What is expected:
For each entry, output its words exactly and leave any picture behind.

Stored data entries:
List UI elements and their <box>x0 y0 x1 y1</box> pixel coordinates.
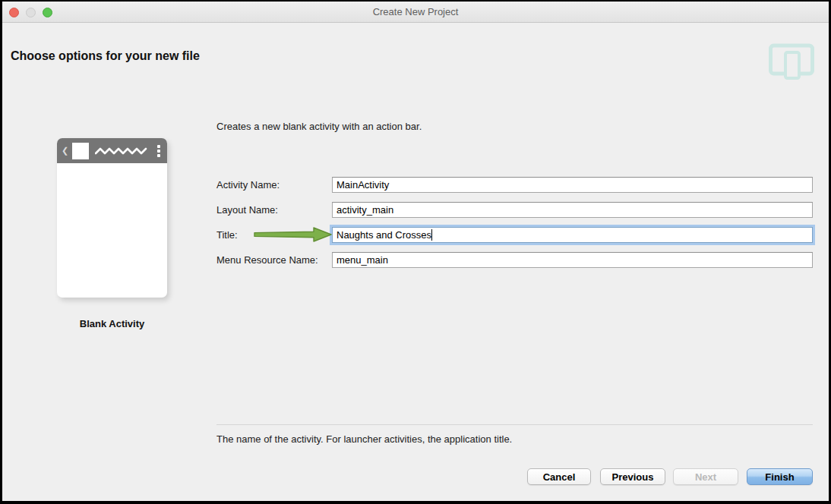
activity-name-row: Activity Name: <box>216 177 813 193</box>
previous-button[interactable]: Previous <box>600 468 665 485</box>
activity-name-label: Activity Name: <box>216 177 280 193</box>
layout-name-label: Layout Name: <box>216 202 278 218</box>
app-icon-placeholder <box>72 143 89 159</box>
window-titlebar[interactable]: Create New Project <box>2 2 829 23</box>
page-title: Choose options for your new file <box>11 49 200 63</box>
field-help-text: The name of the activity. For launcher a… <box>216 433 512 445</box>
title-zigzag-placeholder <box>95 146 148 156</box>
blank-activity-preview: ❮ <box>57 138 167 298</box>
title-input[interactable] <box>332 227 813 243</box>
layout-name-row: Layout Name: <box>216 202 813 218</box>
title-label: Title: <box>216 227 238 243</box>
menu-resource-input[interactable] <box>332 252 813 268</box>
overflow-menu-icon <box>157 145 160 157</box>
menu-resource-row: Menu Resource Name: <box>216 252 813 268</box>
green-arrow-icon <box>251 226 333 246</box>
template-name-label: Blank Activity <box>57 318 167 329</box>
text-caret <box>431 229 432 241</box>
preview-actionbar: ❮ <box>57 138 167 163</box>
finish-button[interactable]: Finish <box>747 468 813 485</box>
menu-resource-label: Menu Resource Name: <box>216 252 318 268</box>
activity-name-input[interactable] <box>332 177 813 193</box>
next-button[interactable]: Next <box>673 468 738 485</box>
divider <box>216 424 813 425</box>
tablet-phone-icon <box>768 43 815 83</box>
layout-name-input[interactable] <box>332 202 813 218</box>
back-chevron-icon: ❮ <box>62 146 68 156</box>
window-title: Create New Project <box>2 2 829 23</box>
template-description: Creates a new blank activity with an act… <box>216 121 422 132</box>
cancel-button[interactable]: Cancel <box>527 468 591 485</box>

Result of the task:
List UI elements and their <box>x0 y0 x1 y1</box> pixel coordinates.
activity-name-row: Activity Name: <box>216 177 813 193</box>
previous-button[interactable]: Previous <box>600 468 665 485</box>
activity-name-label: Activity Name: <box>216 177 280 193</box>
layout-name-label: Layout Name: <box>216 202 278 218</box>
app-icon-placeholder <box>72 143 89 159</box>
window-titlebar[interactable]: Create New Project <box>2 2 829 23</box>
page-title: Choose options for your new file <box>11 49 200 63</box>
field-help-text: The name of the activity. For launcher a… <box>216 433 512 445</box>
title-zigzag-placeholder <box>95 146 148 156</box>
blank-activity-preview: ❮ <box>57 138 167 298</box>
title-input[interactable] <box>332 227 813 243</box>
layout-name-row: Layout Name: <box>216 202 813 218</box>
title-label: Title: <box>216 227 238 243</box>
menu-resource-input[interactable] <box>332 252 813 268</box>
overflow-menu-icon <box>157 145 160 157</box>
menu-resource-row: Menu Resource Name: <box>216 252 813 268</box>
green-arrow-icon <box>251 226 333 246</box>
template-name-label: Blank Activity <box>57 318 167 329</box>
text-caret <box>431 229 432 241</box>
preview-actionbar: ❮ <box>57 138 167 163</box>
finish-button[interactable]: Finish <box>747 468 813 485</box>
menu-resource-label: Menu Resource Name: <box>216 252 318 268</box>
activity-name-input[interactable] <box>332 177 813 193</box>
next-button[interactable]: Next <box>673 468 738 485</box>
divider <box>216 424 813 425</box>
tablet-phone-icon <box>768 43 815 83</box>
layout-name-input[interactable] <box>332 202 813 218</box>
back-chevron-icon: ❮ <box>62 146 68 156</box>
window-title: Create New Project <box>2 2 829 23</box>
template-description: Creates a new blank activity with an act… <box>216 121 422 132</box>
cancel-button[interactable]: Cancel <box>527 468 591 485</box>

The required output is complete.